O presidente russo Vladimir Putin condenou os ataques como uma "agressão contra um Estado soberano", que causaram "um prejuízo considerável nas relações entre Estados Unidos e Rússia". O porta-voz do Kremlin, Dmitri Peskov, resumiu a decepção dos russos.
– É preciso destacar que o próprio presidente Trump, que durante sua campanha eleitoral apresentava como um de seus principais objetivos a luta contra o terrorismo, tenha feito exatamente o contrário – declarou.
Segundo ele, os russos foram alertados com duas horas de antecipação sobre a iminência dos bombardeios, decididos em resposta ao ataque químico na localidade de Khan Sheikhun atribuído ao regime sírio. Para a Rússia, o ataque norte-americano constitui um obstáculo para a luta contra o terrorismo.
Defesa antiaérea
Os bombardeios também levantam interrogações a respeito da proteção que a Rússia concede à Síria.
– A Rússia ajudou os sírios a melhorar sua defesa antiaérea, mas parece que os americanos podem eludi-la facilmente – afirmou à AFP o especialista militar Pavel Felguenhauer.
Depois do ataque, o porta-voz do exército russo anunciou que serão reforçadas as defesas antiaéreas do exército sírio. Desde outubro de 2015, a Rússia posicionou em solo sírio baterias de defesa antiaérea S-300 e S-400, que são capazes, segundo Moscou, de responder a qualquer ataque aéreo.
Mas as baterias permaneceram em silêncio quando os mísseis americanos Tomahawk caíram sobre a base síria de Al Shayrat.
Tillerson em Moscou
O golpe parece ainda mais duro já que ocorre antes da visita, na próxima terça, do secretário de Estado norte-americano Rex Tillerson a Moscou.
– Isso não vai fazer com que se suspenda a visita de Tillerson – destacou Felguenhauer, para quem os ataques e as inevitáveis declarações posteriores não vão perturbar as relações bilaterais. – Trump tem sérios problemas internos e decidiu mostrar, ao contrário da fragilidade de Obama, que está pronto para ordenar ataques – afirmou o especialista, que não espera por reações radicais.
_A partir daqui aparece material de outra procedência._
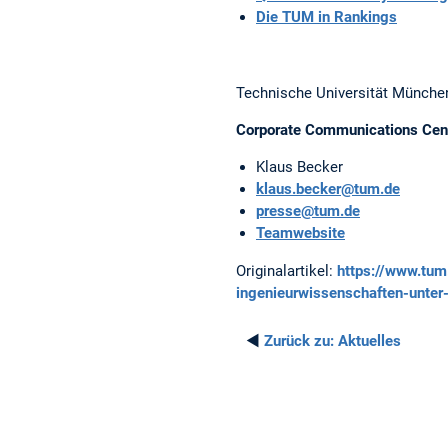
Die TUM in Rankings
Technische Universität Münche
Corporate Communications Cen
Klaus Becker
klaus.becker@tum.de
presse@tum.de
Teamwebsite
Originalartikel:
https://www.tum
ingenieurwissenschaften-unter
◄
Zurück zu:
Aktuelles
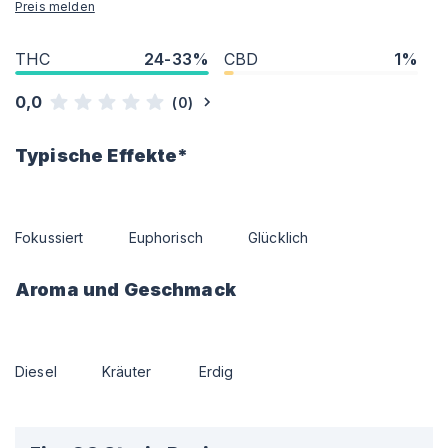
Preis melden
THC
24-33%
CBD
1%
0,0
(
0
)
Typische Effekte*
Fokussiert
Euphorisch
Glücklich
Aroma und Geschmack
Diesel
Kräuter
Erdig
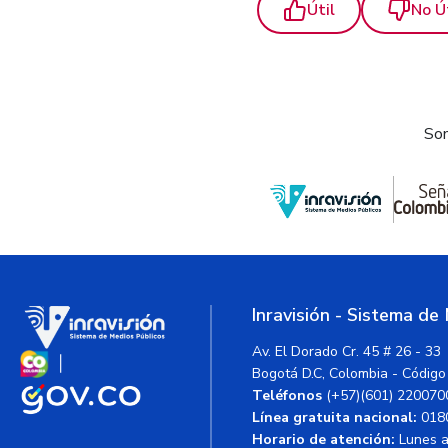
Útil
No Ú
Som
Inravisión - Sistema de
Av. El Dorado Cr. 45 # 26 - 33
Bogotá D.C, Colombia - Código
Teléfonos
(+57)(601) 220070
Línea gratuita nacional:
018
Horario de atención:
Lunes a 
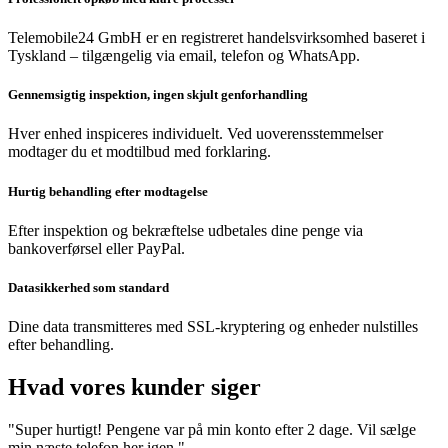
Telemobile24 GmbH er en registreret handelsvirksomhed baseret i
Tyskland – tilgængelig via email, telefon og WhatsApp.
Gennemsigtig inspektion, ingen skjult genforhandling
Hver enhed inspiceres individuelt. Ved uoverensstemmelser
modtager du et modtilbud med forklaring.
Hurtig behandling efter modtagelse
Efter inspektion og bekræftelse udbetales dine penge via
bankoverførsel eller PayPal.
Datasikkerhed som standard
Dine data transmitteres med SSL-kryptering og enheder nulstilles
efter behandling.
Hvad vores kunder siger
"Super hurtigt! Pengene var på min konto efter 2 dage. Vil sælge
min næste telefon her igen."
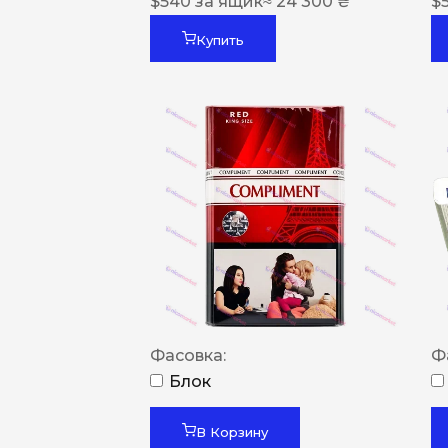
$
540
за ящик
≈ 24 300 ₴
$
Купить
Фасовка:
Ф
Блок
В Корзину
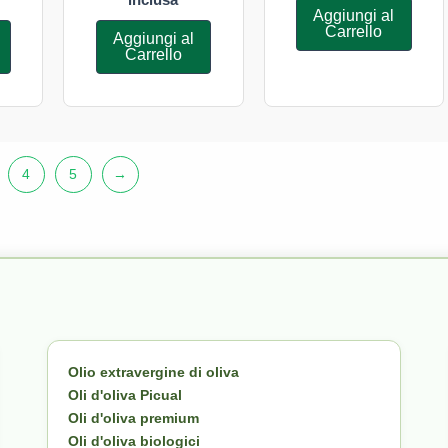
Aggiungi al
Carrello
Aggiungi al
Carrello
4
5
→
Olio extravergine di oliva
Oli d'oliva Picual
Oli d'oliva premium
Oli d'oliva biologici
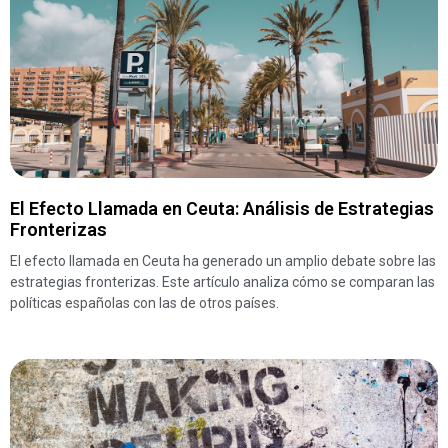
El Efecto Llamada en Ceuta: Análisis de Estrategias
Fronterizas
El efecto llamada en Ceuta ha generado un amplio debate sobre las
estrategias fronterizas. Este artículo analiza cómo se comparan las
políticas españolas con las de otros países.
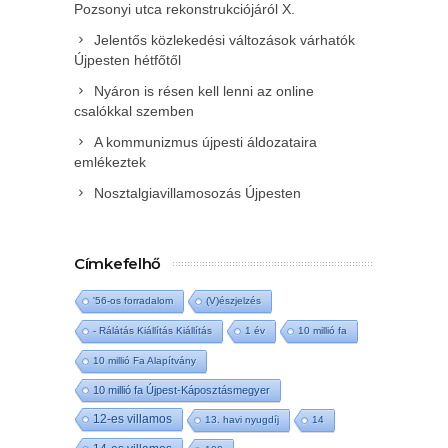
Pozsonyi utca rekonstrukciójáról X.
Jelentős közlekedési változások várhatók
Újpesten hétfőtől
Nyáron is résen kell lenni az online
csalókkal szemben
A kommunizmus újpesti áldozataira
emlékeztek
Nosztalgiavillamosozás Újpesten
Címkefelhő
'56-os forradalom
(V)észjelzés
- Rálátás Kiállítás Kiállítás
1 év
10 millió fa
10 millió Fa Alapítvány
10 millió fa Újpest-Káposztásmegyer
12-es villamos
13. havi nyugdíj
14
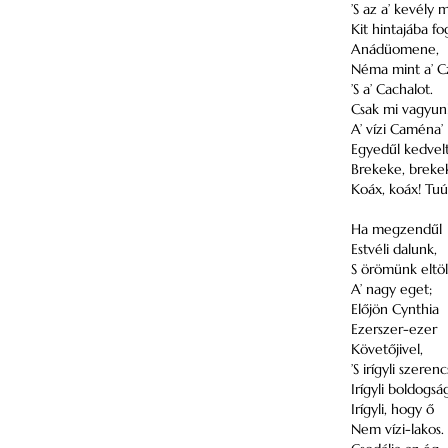
’S az a’ kevély 
Kit hintajába fo
Anádüomene,
Néma mint a’ C
’S a’ Cachalot.
Csak mi vagyun
A’ vízi Caména’
Egyedűl kedvelt 
Brekeke, breke
Koáx, koáx! Tuú
Ha megzendűl
Estvéli dalunk,
S örömünk eltöl
A’ nagy eget;
Előjön Cynthia
Ezerszer-ezer
Követőjivel,
’S irígyli szerenc
Irígyli boldogsá
Irígyli, hogy ő
Nem vízi-lakos.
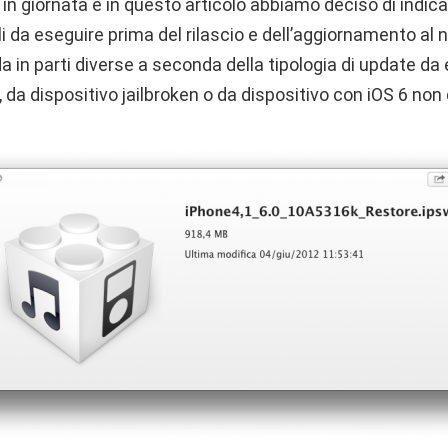
 in giornata e in questo articolo abbiamo deciso di indicar
 da eseguire prima del rilascio e dell’aggiornamento al 
a in parti diverse a seconda della tipologia di update da
, da dispositivo jailbroken o da dispositivo con iOS 6 non d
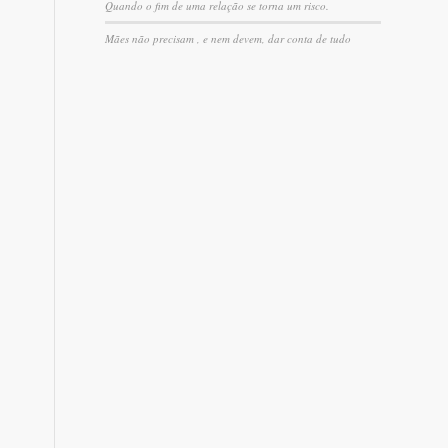
Quando o fim de uma relação se torna um risco.
Mães não precisam , e nem devem, dar conta de tudo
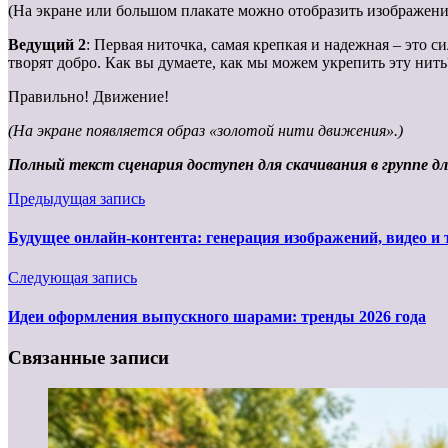
(На экране или большом плакате можно отобразить изображение
Ведущий 2
: Первая ниточка, самая крепкая и надежная – это 
творят добро. Как вы думаете, как мы можем укрепить эту нить? 
Правильно! Движение!
(На экране появляется образ «золотой нити движения».)
Полный текст сценария доступен для скачивания в группе д
Предыдущая запись
Будущее онлайн-контента: генерация изображений, видео и 
Следующая запись
Идеи оформления выпускного шарами: тренды 2026 года
Связанные записи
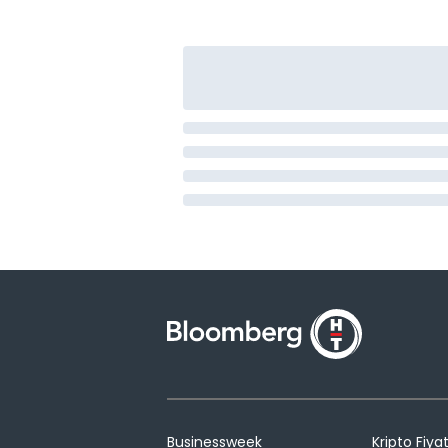
Businessweek
Kripto Fiyat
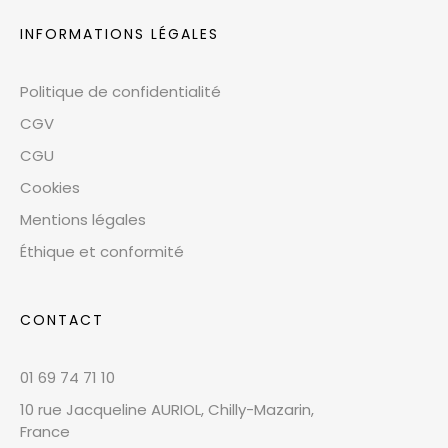
INFORMATIONS LÉGALES
Politique de confidentialité
CGV
CGU
Cookies
Mentions légales
Éthique et conformité
CONTACT
01 69 74 71 10
10 rue Jacqueline AURIOL, Chilly-Mazarin,
France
O governo norte-americano assegurou que o ataque não deve ser seguido por outros. No entanto, no dia seguinte à ofensiva dos Estados Unidos, a embaixadora americana ante a ONU, Nikki Haley, ameaçou com uma nova ação militar de seu país na Síria.
– Estamos dispostos a fazer mais, mas esperamos que isso não seja necessário – afirmou.
– Isso não parece ser uma campanha com o objetivo de enfraquecer Assad – comentou Felguenhauer.
Andrei Baklitski, do centro de reflexão independente PIR, afirmou que, mesmo com o ataque, as reações foram moderadas.
– A declaração de Trump e as respostas dos russos foram moderadas não houve gestos, a visita de Tillerson não foi cancelada – destacou o especialista.
Até agora, a Rússia se contentou em suspender o acordo com a coalizão antijihadista para prevenir incidentes aéreos.
Para Andrei Baklitski, o bombardeio terá como principal consequência a mudança de tom nas discussões entre os americanos e os russos.
– Um envolvimento dos Estados Unidos na guerra na Síria estava pendente como uma espada de Dâmocles – afirmou o especialista. – Agora está claro que os Estados Unidos são capazes de utilizar a força na região e isso implica que sua opinião deve ser ouvida ainda mais – concluiu.